Charlie widocznie chciał pokazać, że on musi sam, a nie tam na siłę będą go łączyć z byle jakim, pierwszym lepszym szczurem
mój podziw dla tego Diablika wzrasta z każdym postem
...czyż nie dobija się koni...?
			
						Re: Nieji-brak, w zastępstwie kuzynka Ela ;)
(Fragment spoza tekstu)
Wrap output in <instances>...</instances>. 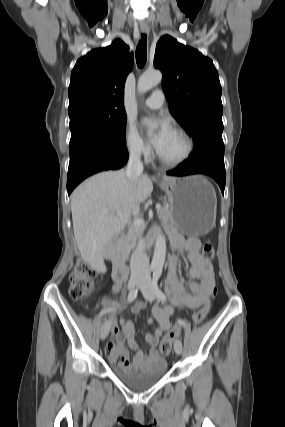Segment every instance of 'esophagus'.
<instances>
[{"mask_svg": "<svg viewBox=\"0 0 285 427\" xmlns=\"http://www.w3.org/2000/svg\"><path fill=\"white\" fill-rule=\"evenodd\" d=\"M141 31H142V33H144V34H148V32H149V30H148V29H146V28H142V29H141Z\"/></svg>", "mask_w": 285, "mask_h": 427, "instance_id": "34e87169", "label": "esophagus"}]
</instances>
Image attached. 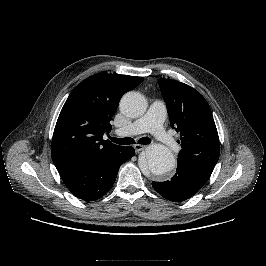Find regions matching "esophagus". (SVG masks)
<instances>
[{
  "label": "esophagus",
  "instance_id": "esophagus-1",
  "mask_svg": "<svg viewBox=\"0 0 266 266\" xmlns=\"http://www.w3.org/2000/svg\"><path fill=\"white\" fill-rule=\"evenodd\" d=\"M133 147H134L136 152H140L146 148L145 145H140V144H135Z\"/></svg>",
  "mask_w": 266,
  "mask_h": 266
}]
</instances>
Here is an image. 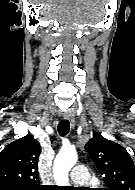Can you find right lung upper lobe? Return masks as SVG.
Here are the masks:
<instances>
[{
    "instance_id": "1",
    "label": "right lung upper lobe",
    "mask_w": 135,
    "mask_h": 190,
    "mask_svg": "<svg viewBox=\"0 0 135 190\" xmlns=\"http://www.w3.org/2000/svg\"><path fill=\"white\" fill-rule=\"evenodd\" d=\"M39 142L31 135L8 144L0 153V188L14 187L19 190L41 188L36 184Z\"/></svg>"
}]
</instances>
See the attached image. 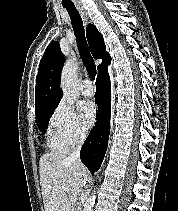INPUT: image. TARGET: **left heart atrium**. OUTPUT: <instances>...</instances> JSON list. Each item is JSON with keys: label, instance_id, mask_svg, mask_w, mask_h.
I'll return each instance as SVG.
<instances>
[{"label": "left heart atrium", "instance_id": "39dd6f15", "mask_svg": "<svg viewBox=\"0 0 178 211\" xmlns=\"http://www.w3.org/2000/svg\"><path fill=\"white\" fill-rule=\"evenodd\" d=\"M80 117L82 123L86 127H90L94 124L97 114V108L93 101L85 100L80 103Z\"/></svg>", "mask_w": 178, "mask_h": 211}]
</instances>
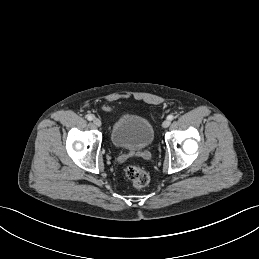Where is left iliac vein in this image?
Masks as SVG:
<instances>
[{
    "mask_svg": "<svg viewBox=\"0 0 259 259\" xmlns=\"http://www.w3.org/2000/svg\"><path fill=\"white\" fill-rule=\"evenodd\" d=\"M170 123H171L170 120L166 119V120L163 121L162 127L167 128V127H169Z\"/></svg>",
    "mask_w": 259,
    "mask_h": 259,
    "instance_id": "4c4485c4",
    "label": "left iliac vein"
}]
</instances>
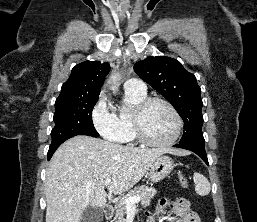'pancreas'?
I'll use <instances>...</instances> for the list:
<instances>
[{"instance_id": "1", "label": "pancreas", "mask_w": 257, "mask_h": 222, "mask_svg": "<svg viewBox=\"0 0 257 222\" xmlns=\"http://www.w3.org/2000/svg\"><path fill=\"white\" fill-rule=\"evenodd\" d=\"M156 190L149 188L147 186L136 187L133 190H130L125 196L119 198L115 204V217L111 222H125L124 215L126 214L127 207L125 200L129 197L139 196L141 199V204L143 206H148L151 202V199L155 196Z\"/></svg>"}]
</instances>
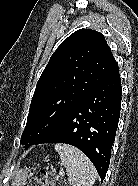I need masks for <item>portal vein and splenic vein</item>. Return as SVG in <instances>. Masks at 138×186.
<instances>
[{"instance_id": "1", "label": "portal vein and splenic vein", "mask_w": 138, "mask_h": 186, "mask_svg": "<svg viewBox=\"0 0 138 186\" xmlns=\"http://www.w3.org/2000/svg\"><path fill=\"white\" fill-rule=\"evenodd\" d=\"M59 174L63 176L65 172L63 170H60Z\"/></svg>"}]
</instances>
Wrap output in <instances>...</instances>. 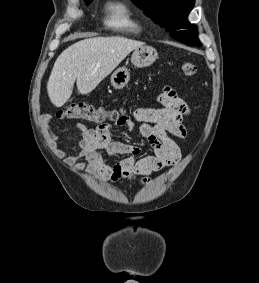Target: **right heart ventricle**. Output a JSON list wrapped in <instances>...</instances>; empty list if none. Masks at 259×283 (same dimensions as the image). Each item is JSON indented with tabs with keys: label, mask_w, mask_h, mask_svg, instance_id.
Masks as SVG:
<instances>
[{
	"label": "right heart ventricle",
	"mask_w": 259,
	"mask_h": 283,
	"mask_svg": "<svg viewBox=\"0 0 259 283\" xmlns=\"http://www.w3.org/2000/svg\"><path fill=\"white\" fill-rule=\"evenodd\" d=\"M107 24L119 31L140 33L143 29L129 5L124 1H116L108 6Z\"/></svg>",
	"instance_id": "1"
}]
</instances>
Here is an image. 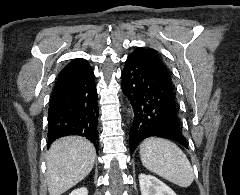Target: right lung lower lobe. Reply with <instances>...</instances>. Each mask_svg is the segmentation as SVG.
Returning <instances> with one entry per match:
<instances>
[{
  "instance_id": "right-lung-lower-lobe-1",
  "label": "right lung lower lobe",
  "mask_w": 240,
  "mask_h": 195,
  "mask_svg": "<svg viewBox=\"0 0 240 195\" xmlns=\"http://www.w3.org/2000/svg\"><path fill=\"white\" fill-rule=\"evenodd\" d=\"M92 69L69 79H57L48 110V147L68 135H79L98 146V103Z\"/></svg>"
}]
</instances>
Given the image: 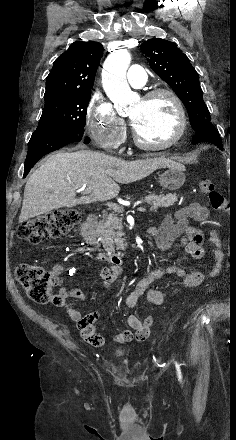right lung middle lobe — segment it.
I'll list each match as a JSON object with an SVG mask.
<instances>
[{"label":"right lung middle lobe","mask_w":236,"mask_h":440,"mask_svg":"<svg viewBox=\"0 0 236 440\" xmlns=\"http://www.w3.org/2000/svg\"><path fill=\"white\" fill-rule=\"evenodd\" d=\"M90 93L45 103L35 132L76 131L84 133Z\"/></svg>","instance_id":"right-lung-middle-lobe-1"}]
</instances>
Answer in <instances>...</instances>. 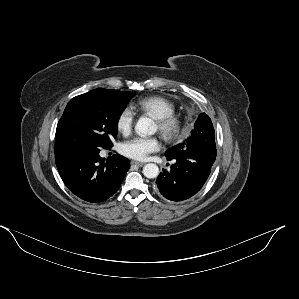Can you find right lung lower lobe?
<instances>
[{
    "label": "right lung lower lobe",
    "instance_id": "obj_1",
    "mask_svg": "<svg viewBox=\"0 0 299 299\" xmlns=\"http://www.w3.org/2000/svg\"><path fill=\"white\" fill-rule=\"evenodd\" d=\"M99 152L98 149H80L55 157L59 174L69 190L92 203L112 196L130 167L128 159L118 154L104 162Z\"/></svg>",
    "mask_w": 299,
    "mask_h": 299
}]
</instances>
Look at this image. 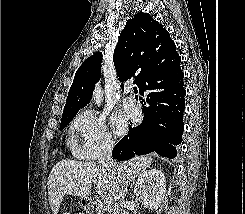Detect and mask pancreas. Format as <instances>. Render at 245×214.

Droga sssouzie, masz rację! Ona nie wie i się boję, że mnie zakrzyczy na śmierć jak wróci! Poważnie  
 Tyle razy mi mówiła "nawet o tym nie myśl!!!" A samo się pomyślało, nie z mojej winy prawda? 
 
 
 Ale potem na pewno się ucieszy! Mam nadzieję! Jak nie będzie chciała małego szczurka, to i tak będzie mogła powiększyć ilość szczurków, bo już nie ma argumentów przeciw 
 Ciekawa jestem czemu reszta szczurków mu nie "pasuje"  
  
 To wygląda tak, jakby był mama tego małego  
 A reszta to zbóje z podwórka  
			
			
									
						
							Za szybko odchodzicie... Do zobaczenia po drugiej stronie kochani.